EXERCISE DATA
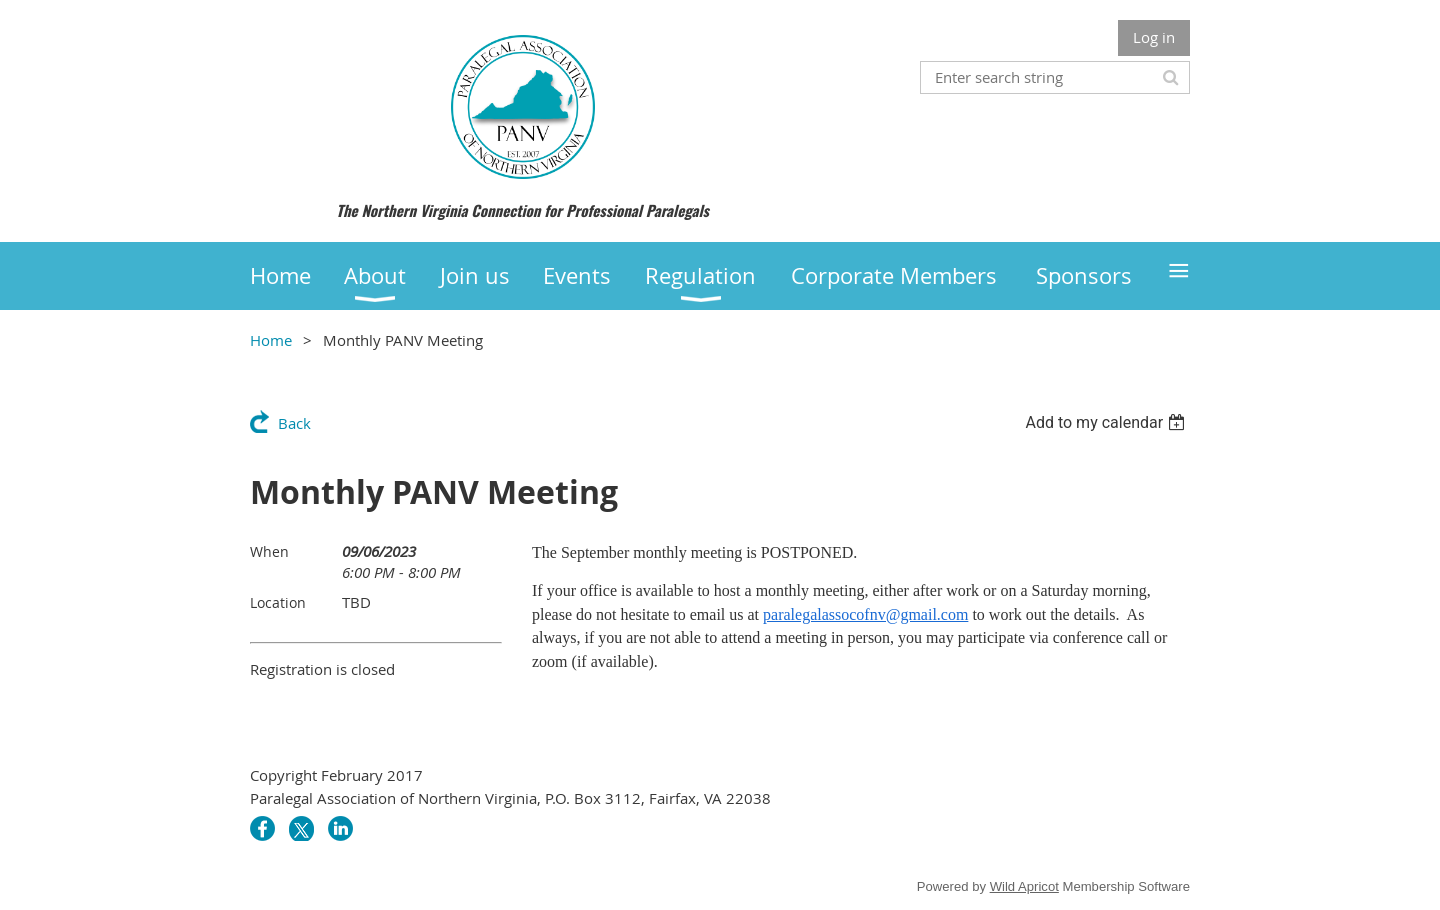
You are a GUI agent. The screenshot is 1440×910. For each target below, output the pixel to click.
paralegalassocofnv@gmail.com (865, 614)
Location (278, 602)
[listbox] (1107, 422)
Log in (1154, 37)
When (269, 551)
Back (294, 423)
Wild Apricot (1024, 886)
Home (271, 340)
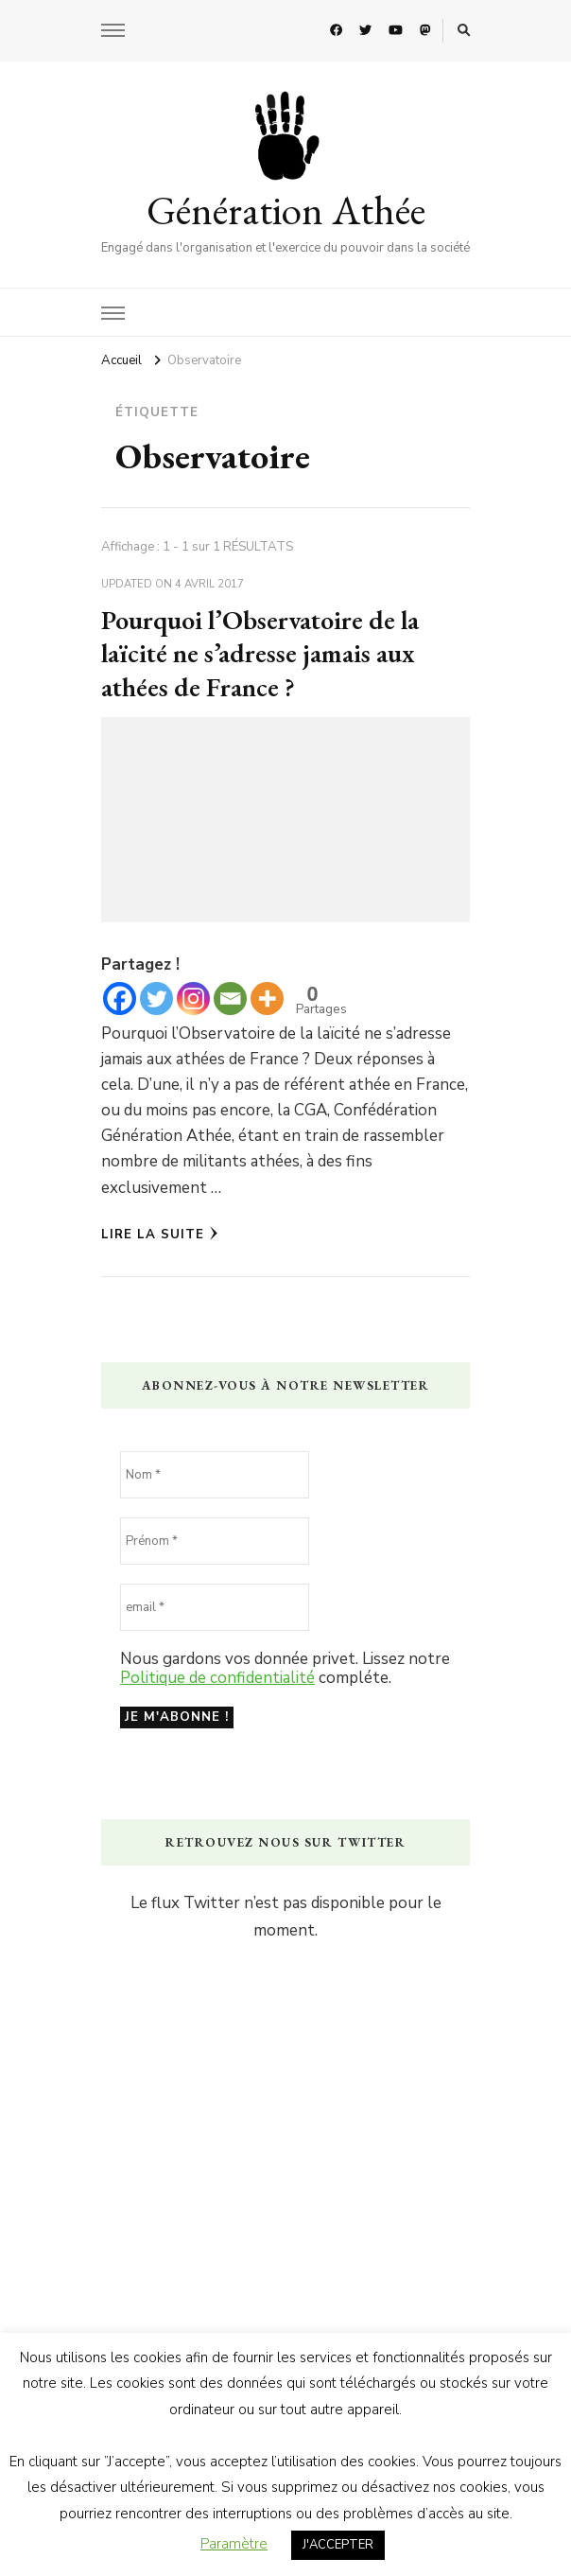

YOUR ASSIGNMENT
With the pictures removed, return the full listing exactly as given.

ANSWER SECTION
You are a GUI agent. The screenshot is 1440×910. For each target below, output the pixel to click.
paralegalassocofnv@gmail.com (865, 614)
Location (278, 602)
[listbox] (1107, 422)
Log in (1154, 37)
When (269, 551)
Back (294, 423)
Wild Apricot (1024, 886)
Home (271, 340)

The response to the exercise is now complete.